Looks like bert-deid and other models have been uploaded to PhysioNet https://www.physionet.org/content/transformer-deid/1.0.0/ and can also be found on huggingface https://huggingface.co/KindLab

wayneisaacuy commented 10 months ago

Thanks for the heads up! I have seen those but were you able to make it run? The files that have to be downloaded for this code to work are specified here: https://github.com/alistairewj/bert-deid/blob/master/bert_deid/download.py. They are files = [ 'added_tokens.json', 'config.json', 'label_set.bin', 'pytorch_model.bin', 'special_tokens_map.json', 'tokenizer_config.json', 'training_args.bin', 'vocab.txt' ]

I still have to check the code if all of the files are needed.

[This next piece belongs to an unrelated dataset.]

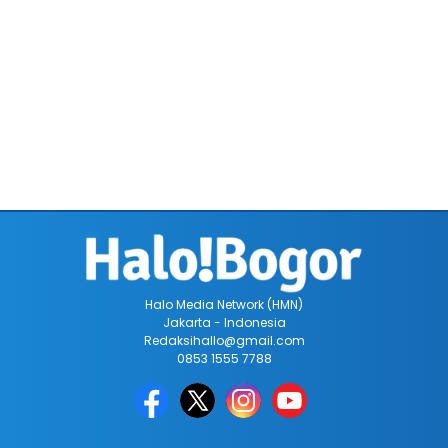
Halo Media Network (HMN)
Jakarta - Indonesia
Redaksihallo@gmail.com
0853 1555 7788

I also saw the github code from KindLab but are you aware if a demo notebook exists on how to use the pre-trained model? The documentation in https://github.com/kind-lab/transformer-deid only talks about how to train the model. The link for evaluation doesn't work.

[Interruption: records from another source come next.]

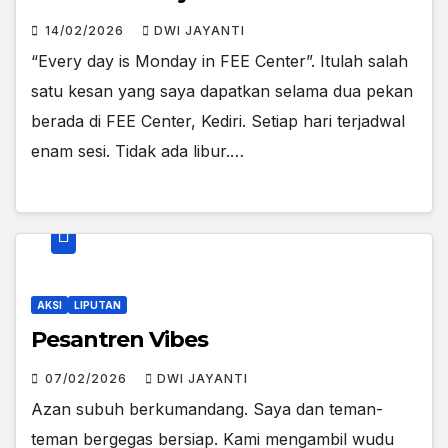
14/02/2026
DWI JAYANTI
“Every day is Monday in FEE Center”. Itulah salah
satu kesan yang saya dapatkan selama dua pekan
berada di FEE Center, Kediri. Setiap hari terjadwal
enam sesi. Tidak ada libur.…
AKSI
LIPUTAN
Pesantren Vibes
07/02/2026
DWI JAYANTI
Azan subuh berkumandang. Saya dan teman-
teman bergegas bersiap. Kami mengambil wudu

I'm currently using another de-identification model but it'd be nice to compare. Thanks!

landiisotta commented 9 months ago

@wayneisaacuy I was able to run the model in inference on one example using the function deid_example in the module predict. Nevertheless, the performance needs to be improved so it looks like it needs further fine-tuning anyway. Another option is the Perl-based de-identification software package by Neamatullah et al. 2008 (https://bmcmedinformdecismak.biomedcentral.com/articles/10.1186/1472-6947-8-32), that was used to de-identify the MIMIC dataset. It is a rule-based approach that works quite well as is, but needs rules to be added to adapt it to your corpus. It is publicly available through the Physionet repository: (1) https://www.physionet.org/content/deid/1.1/ ; (2) https://www.physionet.org/content/deidentifiedmedicaltext/1.0/

LorenaGarcia-Foncillas commented 2 months ago

Hi, I'm encountering a similar error: raise exceptions.DefaultCredentialsError(_CLOUD_SDK_MISSING_CREDENTIALS) google.auth.exceptions.DefaultCredentialsError: Your default credentials were not found. To set up Application Default Credentials, see https://cloud.google.com/docs/authentication/external/set-up-adc for more information.

Has anyone managed to download the model?